Miesto kultūra. Vilnius: Technika, 2008, 88 p. (City Culture, in Lithuanian)
A texbook written in an essay format introduces the notion of city culture as well as various ideas and concepts of a city that emerged in different historical periods in Western Europe. In particular the book is focused on the development of an idea of city in the ancient Rome, Middle Ages, Renaissance and the Modern period. The author briefly discusses ideas on the city presented by such divrese utopian and urban thinkers as Robert Owen, John Silk Buckingham, Ebenezer Howard, San‘t Elia, Le Corbuzier, Frank Lloyd Wright, R. Buckminster Fuller, Constantinos Doxiadis, Paul and Percival Goodman and Lewis Mumford. The textbook is accompanied with relevant images as well as suggestions for further reading and control questions.
Miestas ir protas
Miestas ir protas, Vilnius: Technika, 2013, 160 p. (City and Mind, in Lithuanian)
The monograph is a discussion of urban thinking and concepts of urbanism offered in the 20th century by leading urban thinkers, planners and urban designers. The author discusses he origins of Modern urbanism and its relation to Modern imagination.

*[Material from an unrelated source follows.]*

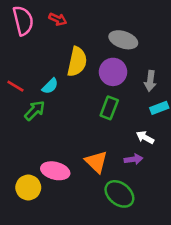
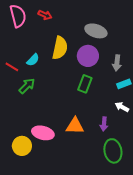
cyan semicircle: (50, 86) -> (33, 60), moved
white arrow: (145, 137) -> (122, 107), moved
purple arrow: (134, 159) -> (104, 124), turned 104
orange triangle: (96, 162) -> (75, 126), turned -42
green ellipse: (119, 194) -> (113, 151), moved, turned 40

Critical discussion of urban concepts introduced by Camillo Sitte, Ebenezer Howard, Le Corbusier, Lewis Mumford, Constantinos Doxiadis, Kevin Lynch, Jane Jacobs, Christian Norberg-Schultz is provided as well as analysis of a more recent concepts of the “city of consumption” offered by Malcolm and Steven Miles, “creative city” by Charles Landry, idea of homo creativus and its effect upon understanding urbanism by Richard Florida, ideas of green city (Herbert Girardet) and integral urbanism (Nan Ellin) are overviewed by the author in relation to the most pressing issues of contemporary urbanism.
The Dedalus Book of Lithuanian Literature
Dedalus Book of Lithuanian Literature, edited by Almantas Samalavičius, Sawtry, Cambs, UK: Dedalus Limited, 2013, 250 p.
Featuring the nation‘s greatest novelists and short storytellers, The Dedalus Book of Lithuanian Literature shows how Lithuanian prose writers have reflected the country‘s development from an agrarian society to its ability to survive the worst ideologies of the 20 century. The volume contains some 19 short stories and excerpts of novels documenting the development of Lithuanian literature since the early 20th to the 21st century. The only anthology of Lithuanian writing covering the rise and development of modern Lithuanian literature in English translation is compiled, edited and introduced by literary scholar and critic Almantas Samalavičius.
Vilniaus Šv. Petro ir Povilo bažnyčia
Vilniaus Šv. Petro ir Povilo bažnyčia, Vilnius: Vilniaus pilys, 1998, 2016 p. (Vilnius SS.Peter and Paul‘s Church, with Dr. Stasys Samalavičius, in Lithuanian)
The monograph co-written with the author‘s father Dr. Stasys Samalavičius analyzes the history and aestehtic value of Lithuania‘s most important Baroque structure. The book discusses the history of building and its restorations, the artistic work (stucco decorations) of Italian sculptors Pietro Perti and Giovanni Maria Galli as well as the idocographic program of its stunning interior decoration. Placed within the context of the 17th century cultural and historical developments it is the study of the making of Lithuanian Baroque architecture strongly influenced by Italian Baroque masters.